『THE ENDLESS』外伝〜光羽編第三章-3
「しまった…ミリア!」
俺はミリアの元へ急いだ。誰かが後に続く気配がした。
「待って下さい、マスター!」
「蓬莱か。お前も来い!!」
ミリアは負傷し、倒れていた。俺は止めを刺そうとする奴をシールドで防ぎ、ミリアを担いで逃げた。
「蓬莱、後は頼んだ!」
「お任せ下さい!」
蓬莱とすれ違い様に言葉を交わし、急ぎ味方側へ転がり込んだ。ミリアを降ろしすぐに回復を試みる。
「!魔力が尽きた…」
さっき使い過ぎた所為か、途中で魔力が尽きてしまった。生憎回復アイテムも持っていない。
「誰か回復を……」
しかし誰も来ない。全員戦いに目がいっている。
「う…」
「目が覚めたか?」
「マスター?」
「どうやら魔力が尽きたらしく、これ以上回復はできない。立てるか?」
ミリアは立とうとしたが、すぐにへたり込んでしまった。
「戦闘が終わるまで待つしか無いな」
暫くして歓声が上がり、味方が完全に勝利した事が分かった。
「行くぞ。皆と合流だ」
「まだ歩けません」
「何とかならないのか」
「じゃあ負って下さい」
「仕方無いな…」
俺がミリアを負って歩き出すと、すぐに鋭刃とシエルが見つかり、それに続き蓬莱が見つかった。
「誰も回復アイテムを持ってないのか」
「マスターを当てにしてたっスから」
「あきれた奴等だ…颯葉はどうした?あいつの事だから無事だよな?」
あまり不安がるのもみっともないか…
「誰か捜して来……」
「光羽、こんな所にいたのか」
「それは俺の台詞だ。
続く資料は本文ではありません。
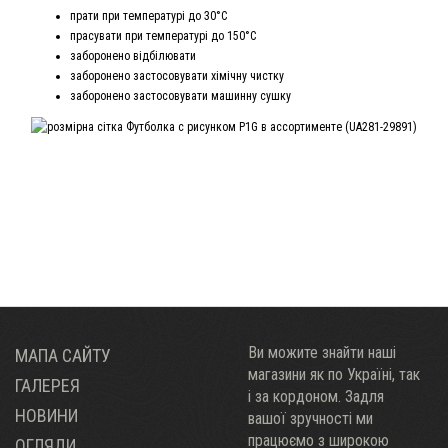
прати при температурі до 30°С
прасувати при температурі до 150°С
заборонено відбілювати
заборонено застосовувати хімічну чистку
заборонено застосовувати машинну сушку
Ви можите знайти наші
МАПА САЙТУ
магазини як по Украïні, так
ГАЛЕРЕЯ
і за кордоном. Задля
НОВИНИ
вашої зручності ми
працюємо з широкою
ОГЛЯДИ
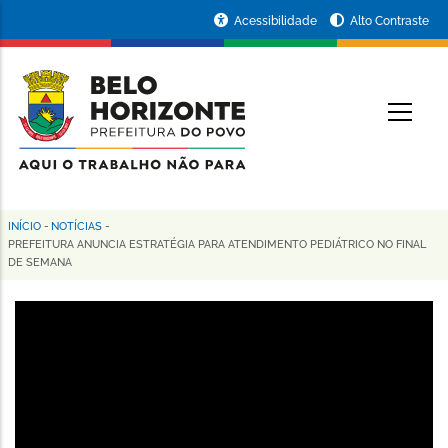
Pular
Portal
Acessibilidade
Alto Contraste
para
da
o
conteúdo
Prefeitura
O
principal
de
Belo
Horizonte
INÍCIO
-
NOTÍCIAS
-
Trilha
PREFEITURA ANUNCIA ESTRATÉGIA PARA ATENDIMENTO PEDIÁTRICO NO FINAL
DE SEMANA
de
navegação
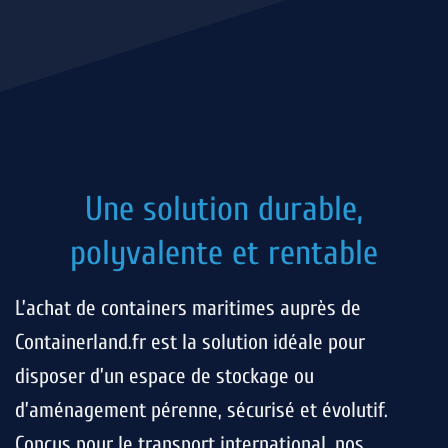
Une solution durable,
polyvalente et rentable
L’achat de containers maritimes auprès de
Containerland.fr est la solution idéale pour
disposer d’un espace de stockage ou
d’aménagement pérenne, sécurisé et évolutif.
Conçus pour le transport international, nos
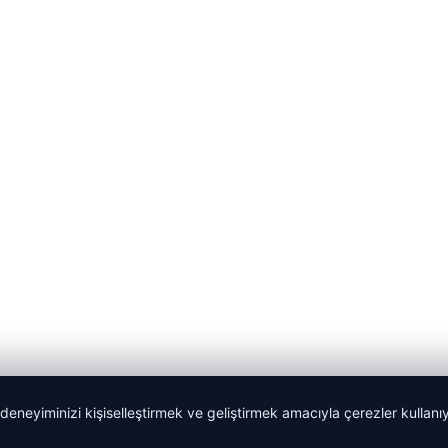
 deneyiminizi kişiselleştirmek ve geliştirmek amacıyla çerezler kullan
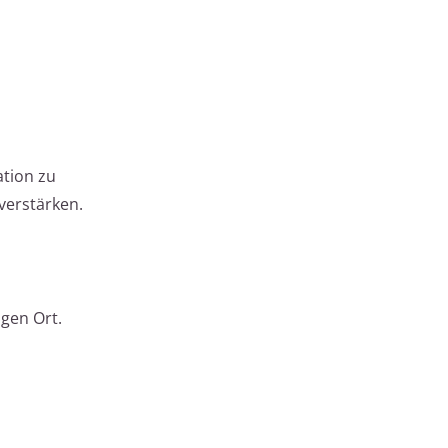
ation zu
verstärken.
gen Ort.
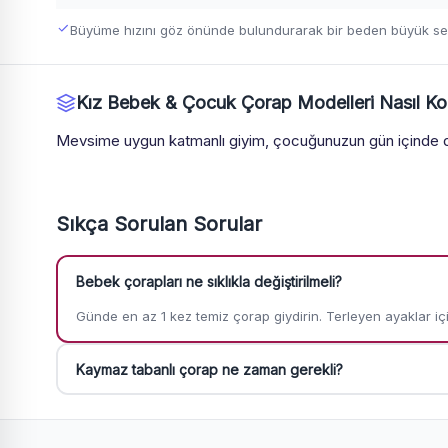
Büyüme hızını göz önünde bulundurarak bir beden büyük seçi
Kız Bebek & Çocuk Çorap Modelleri Nasıl Ko
Mevsime uygun katmanlı giyim, çocuğunuzun gün içinde de
Sıkça Sorulan Sorular
Bebek çorapları ne sıklıkla değiştirilmeli?
Günde en az 1 kez temiz çorap giydirin. Terleyen ayaklar iç
Kaymaz tabanlı çorap ne zaman gerekli?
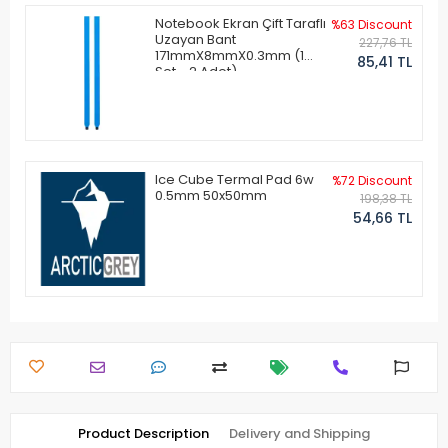
Notebook Ekran Çift Taraflı
%63 Discount
Uzayan Bant
227,76 TL
171mmX8mmX0.3mm (1
85,41 TL
Set - 2 Adet)
Ice Cube Termal Pad 6w
%72 Discount
0.5mm 50x50mm
198,38 TL
54,66 TL
Product Description
Delivery and Shipping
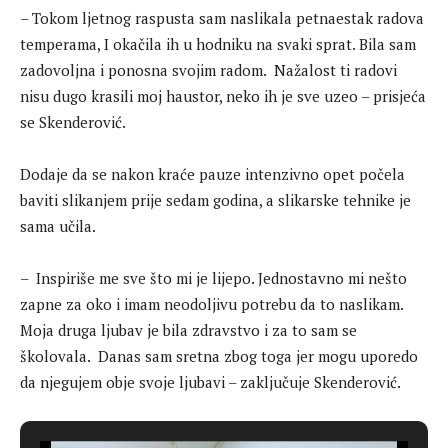
– Tokom ljetnog raspusta sam naslikala petnaestak radova
temperama, I okačila ih u hodniku na svaki sprat. Bila sam
zadovoljna i ponosna svojim radom. Nažalost ti radovi
nisu dugo krasili moj haustor, neko ih je sve uzeo – prisjeća
se Skenderović.
Dodaje da se nakon kraće pauze intenzivno opet počela
baviti slikanjem prije sedam godina, a slikarske tehnike je
sama učila.
– Inspiriše me sve što mi je lijepo. Jednostavno mi nešto
zapne za oko i imam neodoljivu potrebu da to naslikam.
Moja druga ljubav je bila zdravstvo i za to sam se
školovala. Danas sam sretna zbog toga jer mogu uporedo
da njegujem obje svoje ljubavi – zaključuje Skenderović.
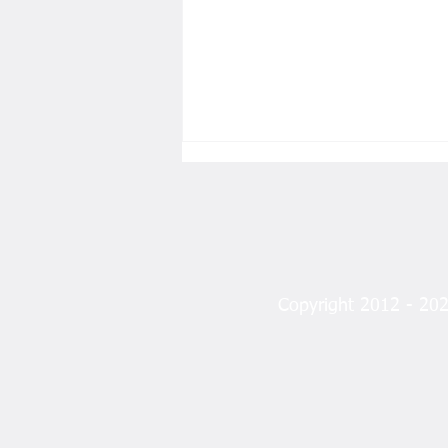
Copyright 2012 - 2023
Arzhane İçin Yolun Sonu!
Mahkeme Yıkımın Önünü
Açtı!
あまり離れるなと言っただろう。それより、お前は回復アイテム位持ってるよな?」
「勿論だ。ほら」
ミリアはそれで回復し、一人で立ち上がった。
「颯葉さんありがとうございます」
「礼などいらん」
「…とにかくまた全員生き残ったな」
「マスターって才能あるのかも」
「俺もそう思います」
「私も…」
「然り」
「多分だがな」
「……」
笑みを抑えるのが非常に難しかった。